Saturday, December 26, 2009

Evolve: START HERE: Clean Slate

A Supportive and "Clean" Environment:
Once you have wrapped up the holidays its time to give your goodies away or dump them down the garbage disposal. Temptation is something that we have a hard time dealing with. Our bodies, when it comes to food, do not respond to restraint well. The only thing you can do is get those treats out of the house. Next, its time to replace those "bad eats" with healthy, new foods! Go to the store, use the perimeter to be your healthy guide to foods! Most of the processed foods are located in the center aisles! If you can, shop fresh and whole foods! Hoarding bad food choices inside your home will only sabotage your healthy lifestyle. Even if its a kid's favorite snack, its not good for them either- Get it out!

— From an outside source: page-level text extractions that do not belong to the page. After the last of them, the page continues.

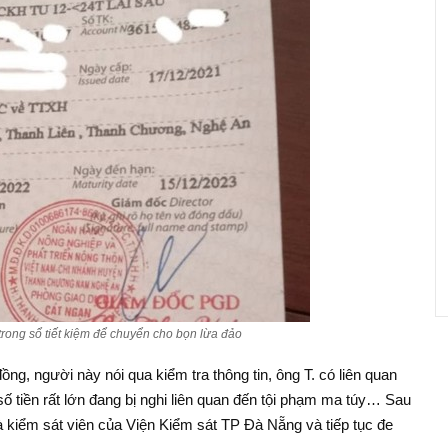
 trong sổ tiết kiệm để chuyển cho bọn lừa đảo
 đồng, người này nói qua kiểm tra thông tin, ông T. có liên quan
ố tiền rất lớn đang bị nghi liên quan đến tội phạm ma túy… Sau
à kiểm sát viên của Viện Kiểm sát TP Đà Nẵng và tiếp tục đe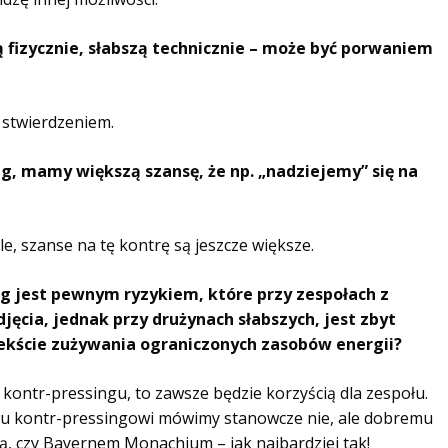
 fizycznie, słabszą technicznie – może być porwaniem
m stwierdzeniem.
ng, mamy większą szansę, że np. „nadziejemy” się na
le, szanse na tę kontrę są jeszcze większe.
ng jest pewnym ryzykiem, które przy zespołach z
jęcia, jednak przy drużynach słabszych, jest zbyt
kście zużywania ograniczonych zasobów energii?
 kontr-pressingu, to zawsze będzie korzyścią dla zespołu.
emu kontr-pressingowi mówimy stanowcze nie, ale dobremu
ą, czy Bayernem Monachium – jak najbardziej tak!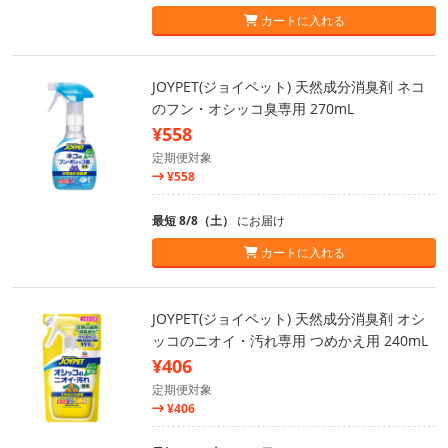
カートに入れる
JOYPET(ジョイペット) 天然成分消臭剤 ネコ
のフン・オシッコ臭専用 270mL
¥558
定期便対象
¥558
最短 8/8（土）
にお届け
カートに入れる
JOYPET(ジョイペット) 天然成分消臭剤 オシ
ッコのニオイ・汚れ専用 つめかえ用 240mL
¥406
定期便対象
¥406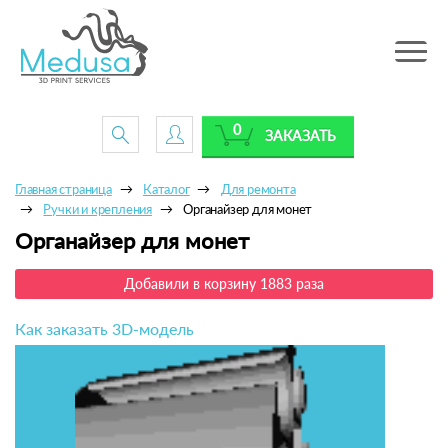
Toggle
navig
0
ЗАКАЗАТЬ
Главная страница
Каталог
Для ремонта
Ручки и крепления
Органайзер для монет
Органайзер для монет
Добавили в корзину 1883 раза
Как заказать 3D-модель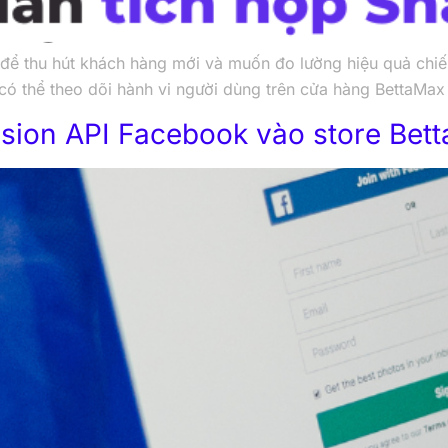
ể thu hút khách hàng mới và muốn đo lường hiệu quả chiến 
 có thể theo dõi hành vi người dùng trên cửa hàng BettaMax
sion API Facebook vào store Bet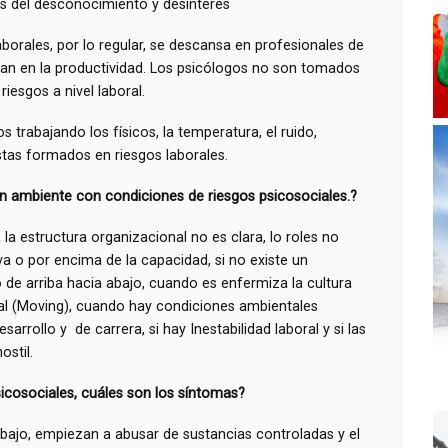
s del desconocimiento y desinterés
aborales, por lo regular, se descansa en profesionales de
ocan en la productividad. Los psicólogos no son tomados
iesgos a nivel laboral.
s trabajando los físicos, la temperatura, el ruido,
tas formados en riesgos laborales.
n ambiente con condiciones de riesgos psicosociales.?
 la estructura organizacional no es clara, lo roles no
va o por encima de la capacidad, si no existe un
o de arriba hacia abajo, cuando es enfermiza la cultura
oral (Moving), cuando hay condiciones ambientales
arrollo y de carrera, si hay Inestabilidad laboral y si las
ostil.
cosociales, cuáles son los síntomas?
rabajo, empiezan a abusar de sustancias controladas y el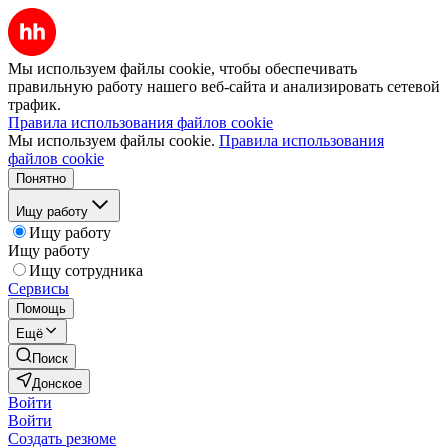
Мы используем файлы cookie, чтобы обеспечивать
правильную работу нашего веб-сайта и анализировать сетевой
трафик.
Правила использования файлов cookie
Мы используем файлы cookie.
Правила использования
файлов cookie
Понятно
Ищу работу
Ищу работу
Ищу работу
Ищу сотрудника
Сервисы
Помощь
Ещё
Поиск
Донское
Войти
Войти
Создать резюме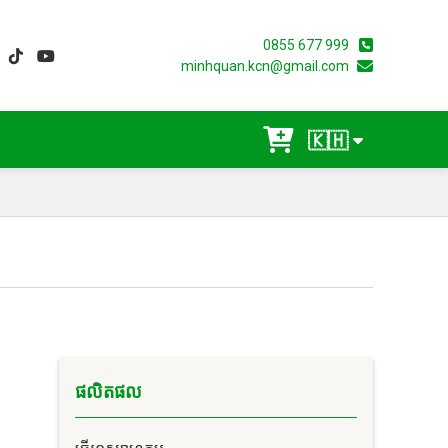
0855 677 999
minhquan.kcn@gmail.com
🇰🇭
ផលិតផល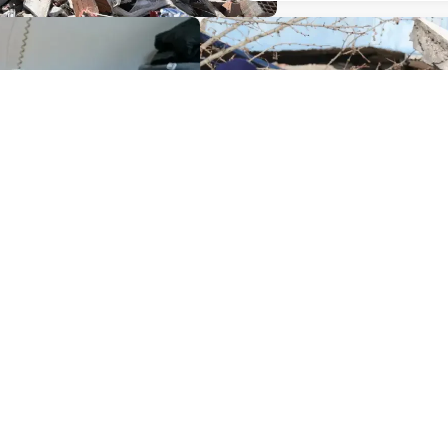
20 February 2023
News
arasında
UNFPA, yıkıcı depr
zmetlerine
Türkiye ve Suriye’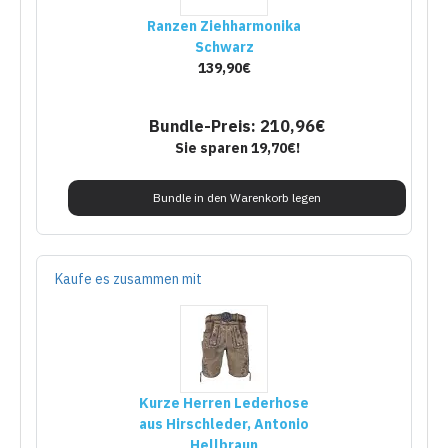
Ranzen Ziehharmonika
Schwarz
139,90€
Bundle-Preis: 210,96€
Sie sparen 19,70€!
Bundle in den Warenkorb legen
Kaufe es zusammen mit
Kurze Herren Lederhose
aus Hirschleder, Antonio
Hellbraun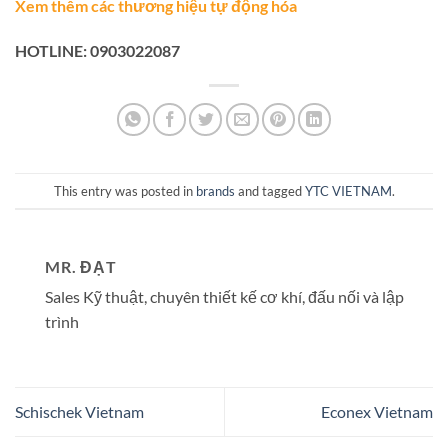
Xem thêm các thương hiệu tự động hóa
HOTLINE: 0903022087
This entry was posted in
brands
and tagged
YTC VIETNAM
.
MR. ĐẠT
Sales Kỹ thuật, chuyên thiết kế cơ khí, đấu nối và lập
trình
Schischek Vietnam
Econex Vietnam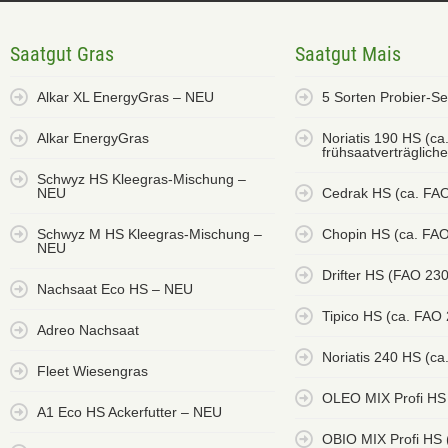
Saatgut Gras
Saatgut Mais
Alkar XL EnergyGras – NEU
5 Sorten Probier-S
Alkar EnergyGras
Noriatis 190 HS (ca
frühsaatverträglich
Schwyz HS Kleegras-Mischung –
NEU
Cedrak HS (ca. FA
Schwyz M HS Kleegras-Mischung –
Chopin HS (ca. FAO
NEU
Drifter HS (FAO 23
Nachsaat Eco HS – NEU
Tipico HS (ca. FAO
Adreo Nachsaat
Noriatis 240 HS (ca
Fleet Wiesengras
OLEO MIX Profi HS
A1 Eco HS Ackerfutter – NEU
OBIO MIX Profi HS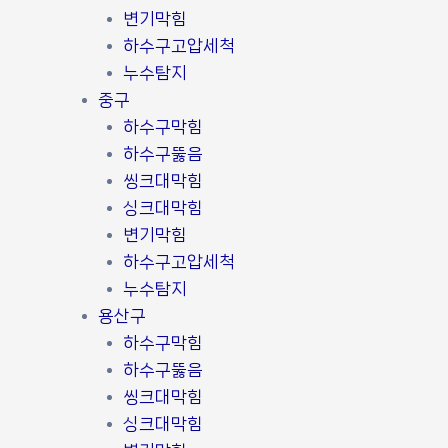
변기막힘
하수구고압세척
누수탐지
중구
하수구막힘
하수구뚫음
씽크대막힘
싱크대막힘
변기막힘
하수구고압세척
누수탐지
용산구
하수구막힘
하수구뚫음
씽크대막힘
싱크대막힘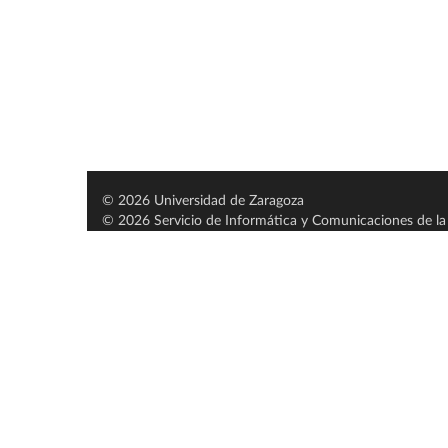
© 2026 Universidad de Zaragoza
© 2026 Servicio de Informática y Comunicaciones de la 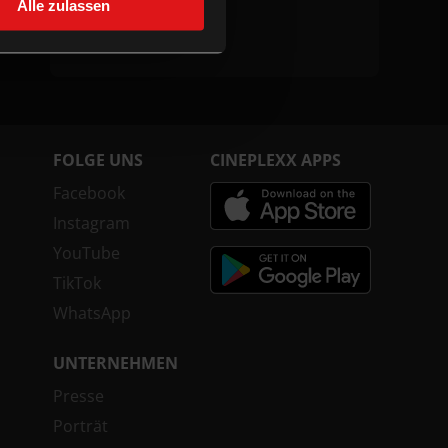
Alle zulassen
Verleih
AF-Media
FOLGE UNS
CINEPLEXX APPS
Facebook
Instagram
YouTube
TikTok
WhatsApp
UNTERNEHMEN
Presse
Porträt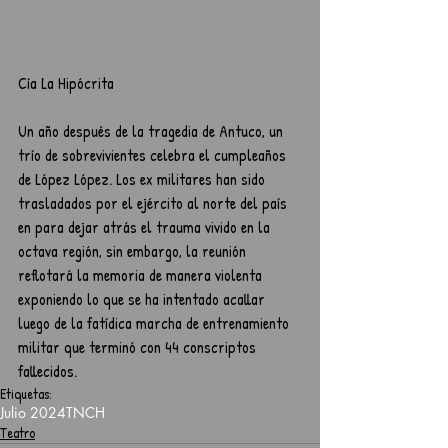
Cía La Hipócrita
Un año después de la tragedia de Antuco, un 
trío de sobrevivientes celebra el cumpleaños 
de López López. Los ex militares han sido 
trasladados por el ejército al norte del país 
en para dejar atrás el trauma vivido en la 
octava región, sin embargo, la reunión 
reflotará la memoria de manera violenta 
exponiendo lo que se ha intentado acallar 
luego de la fatídica marcha de entrenamiento 
militar que terminó con 44 conscriptos 
fallecidos.
Etiquetas:
Julio 2024
TNCH
Teatro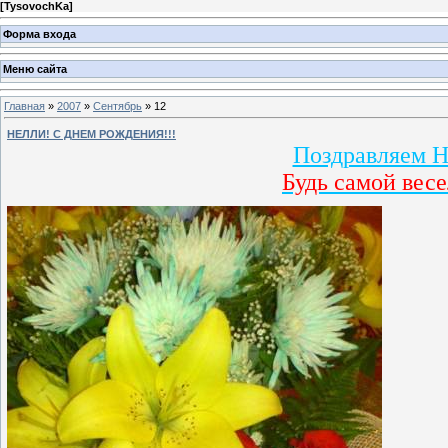
[
TysovochKa
]
Форма входа
Меню сайта
Главная
»
2007
»
Сентябрь
»
12
НЕЛЛИ! С ДНЕМ РОЖДЕНИЯ!!!
Поздравляем Н
Будь самой весе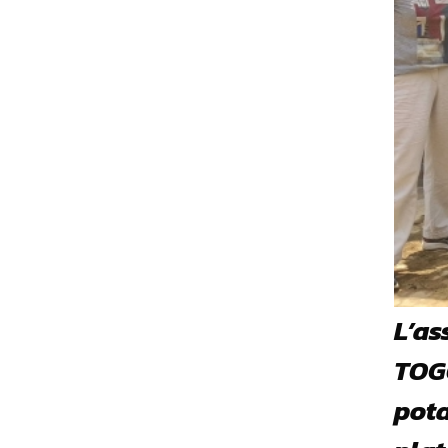
L’a
TOGO
pota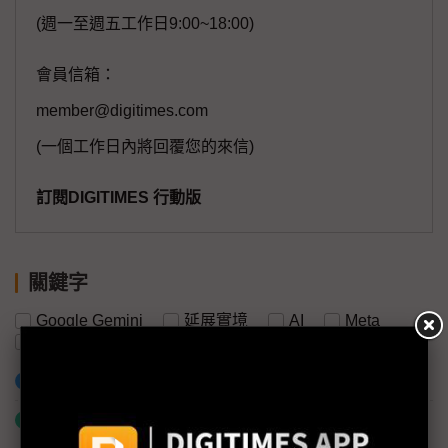
(週一至週五工作日9:00~18:00)
會員信箱：
member@digitimes.com
(一個工作日內將回覆您的來信)
訂閱DIGITIMES 行動版
關鍵字
Google Gemini
延展實境
AI
Meta
蘋果
Google
加入已選取到「關鍵字追蹤」
什麼是「關鍵字追蹤」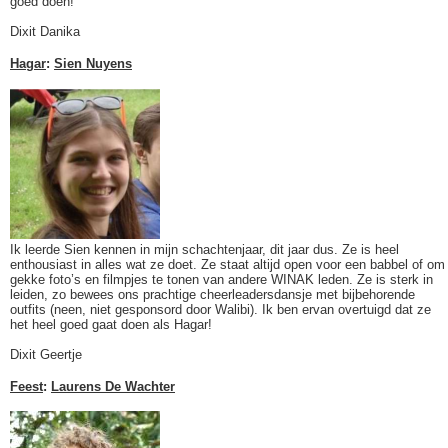
goed doen!
Dixit Danika
Hagar
:
Sien Nuyens
Ik leerde Sien kennen in mijn schachtenjaar, dit jaar dus. Ze is heel
enthousiast in alles wat ze doet. Ze staat altijd open voor een babbel of om
gekke foto’s en filmpjes te tonen van andere WINAK leden. Ze is sterk in
leiden, zo bewees ons prachtige cheerleadersdansje met bijbehorende
outfits (neen, niet gesponsord door Walibi). Ik ben ervan overtuigd dat ze
het heel goed gaat doen als Hagar!
Dixit Geertje
Feest
:
Laurens De Wachter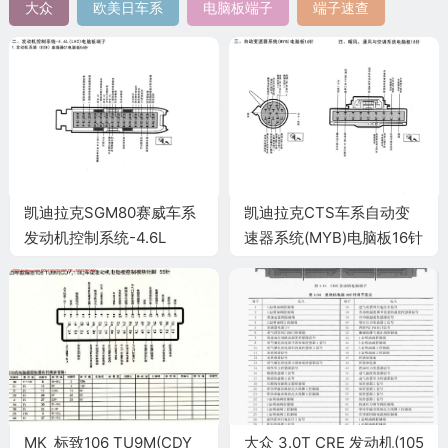
大众
欧美日车系
电脑板端子
端子速查
凯迪拉克SGM80赛威车系
凯迪拉克CTS车系自动变
发动机控制系统-4.6L
速器系统(MYB)电脑板16针
(LH2)电脑板端子
端子
MK_标致106 TU9M(CDY
大众 3.0T CRE 发动机(105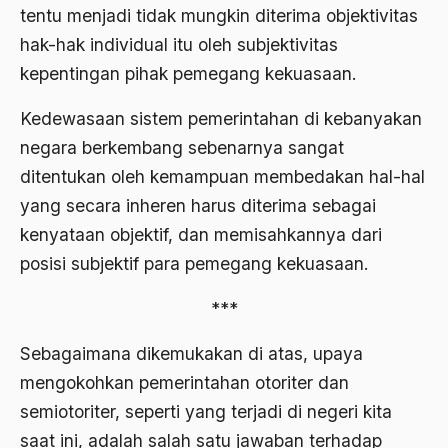
tentu menjadi tidak mungkin diterima objektivitas
Badan Usaha
hak-hak individual itu oleh subjektivitas
kepentingan pihak pemegang kekuasaan.
Bagus Hadikusumo
Baha'i
Kedewasaan sistem pemerintahan di kebanyakan
negara berkembang sebenarnya sangat
baharuddin Aritonang
ditentukan oleh kemampuan membedakan hal-hal
Bahasa Indonesia
yang secara inheren harus diterima sebagai
Bahasa Internasional
kenyataan objektif, dan memisahkannya dari
posisi subjektif para pemegang kekuasaan.
Bahasa melayu
Bahasa Nasional
***
Bahsul Masail
Sebagaimana dikemukakan di atas, upaya
Baku Bae
mengokohkan pemerintahan otoriter dan
semiotoriter, seperti yang terjadi di negeri kita
bali
saat ini, adalah salah satu jawaban terhadap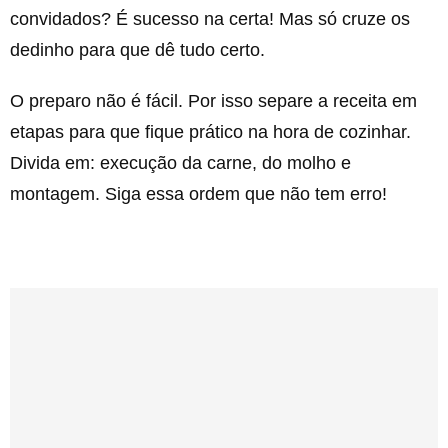
convidados? É sucesso na certa! Mas só cruze os
dedinho para que dê tudo certo.
O preparo não é fácil. Por isso separe a receita em
etapas para que fique prático na hora de cozinhar.
Divida em: execução da carne, do molho e
montagem. Siga essa ordem que não tem erro!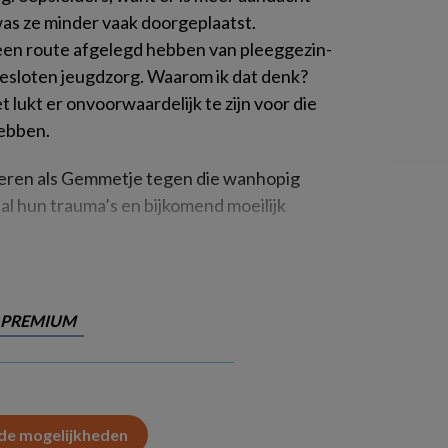
was ze minder vaak doorgeplaatst.
een route afgelegd hebben van pleeggezin-
gesloten jeugdzorg. Waarom ik dat denk?
 lukt er onvoorwaardelijk te zijn voor die
hebben.
nderen als Gemmetje tegen die wanhopig
 al hun trauma’s en bijkomend moeilijk
PREMIUM
 de mogelijkheden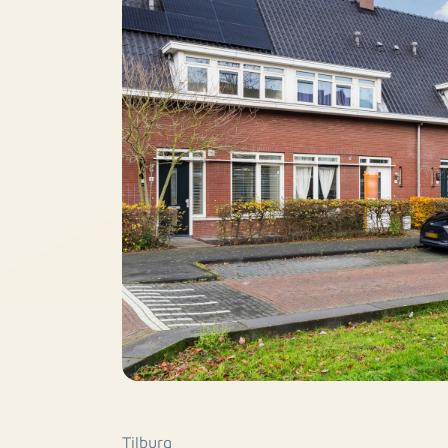
Tilburg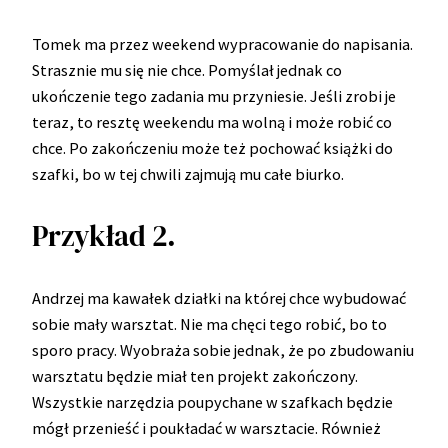
Tomek ma przez weekend wypracowanie do napisania.
Strasznie mu się nie chce. Pomyślał jednak co
ukończenie tego zadania mu przyniesie. Jeśli zrobi je
teraz, to resztę weekendu ma wolną i może robić co
chce. Po zakończeniu może też pochować książki do
szafki, bo w tej chwili zajmują mu całe biurko.
Przykład 2.
Andrzej ma kawałek działki na której chce wybudować
sobie mały warsztat. Nie ma chęci tego robić, bo to
sporo pracy. Wyobraża sobie jednak, że po zbudowaniu
warsztatu będzie miał ten projekt zakończony.
Wszystkie narzędzia poupychane w szafkach będzie
mógł przenieść i poukładać w warsztacie. Również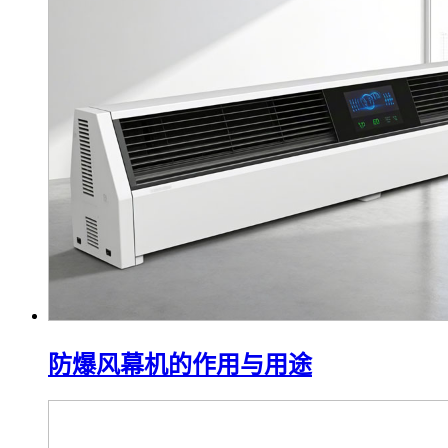
防爆冷风机：高温车间的降温救星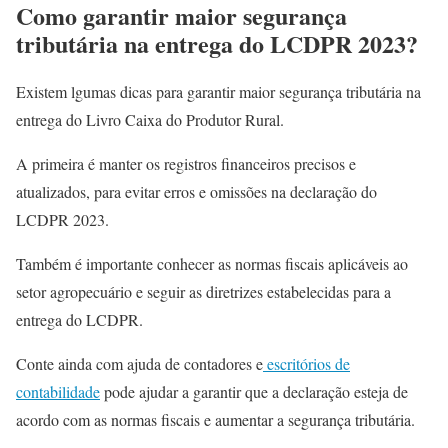
Como garantir maior segurança
tributária na entrega do LCDPR 2023?
Existem lgumas dicas para garantir maior segurança tributária na
entrega do Livro Caixa do Produtor Rural.
A primeira é manter os registros financeiros precisos e
atualizados, para evitar erros e omissões na declaração do
LCDPR 2023.
Também é importante conhecer as normas fiscais aplicáveis ao
setor agropecuário e seguir as diretrizes estabelecidas para a
entrega do LCDPR.
Conte ainda com ajuda de contadores e
escritórios de
contabilidade
pode ajudar a garantir que a declaração esteja de
acordo com as normas fiscais e aumentar a segurança tributária.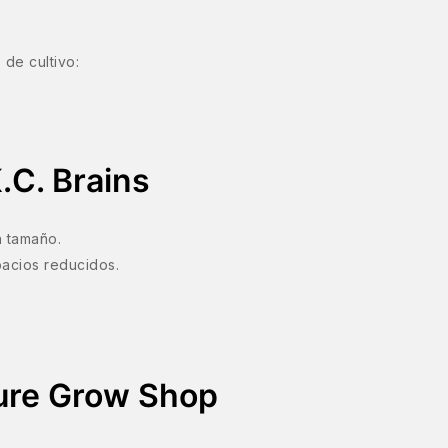
 de cultivo:
.C. Brains
n tamaño.
pacios reducidos.
Pure Grow Shop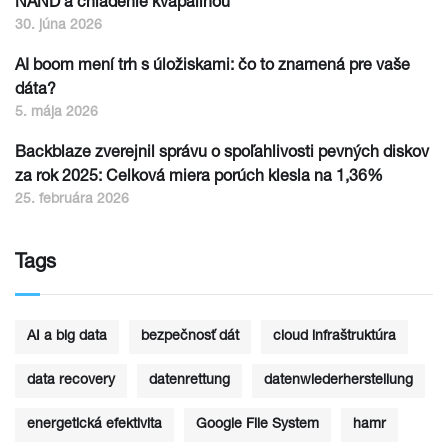
NAND a chladenie kvapalinou
30. júna 2026
AI boom mení trh s úložiskami: čo to znamená pre vaše
dáta?
5. mája 2026
Backblaze zverejnil správu o spoľahlivosti pevných diskov
za rok 2025: Celková miera porúch klesla na 1,36%
25. februára 2026
Tags
AI a big data
bezpečnosť dát
cloud infraštruktúra
data recovery
datenrettung
datenwiederherstellung
energetická efektivita
Google File System
hamr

Our ancestors never had to "buy" healthy foods, however, in the current world, food technology has created tasty, but unhealthy treats that are available 24/7, thus, we must try our best only to surround ourselves only with healthy foods just like old times.

Friday, December 25, 2009

Evolve: Recipe Box: Celery Root "Mash Potatoes"


Celery root is a type of celery that has a green top and a large white bulb that can be peeled and cut like a potato! This root can be used raw or cook and can be utilized like a potato.

I posted this recipe in a prior Cooking News! I wanted to give you guys a replacement for the holiday potatoes. White potatoes have a high glycemic index (GI), which means that once consumed a person's blood sugar will be impacted at a greater extent than eating a lower GI food. Why is this bad? Well occasionally it is okay for your body to consume high GI foods (sugar, white bread) however, when high GI foods enter the body a chemical called insulin is released from the pancreas so that the the sugar molecules can be removed from the blood and used by the cells, however, too much sugar too often taxes the pancreas and sometimes when there is too much it cannot digest it all. This can cause a build up of excess sugar in the blood, which is turned to fat for storage. Lower GI foods do not create this rapid insulin dump and are digested more slowly. To place celery root in perspective, its GI is 5 and a white potato is 70, which is on the cuff of a HIGH glycemic food :-( Try celery root in 2010!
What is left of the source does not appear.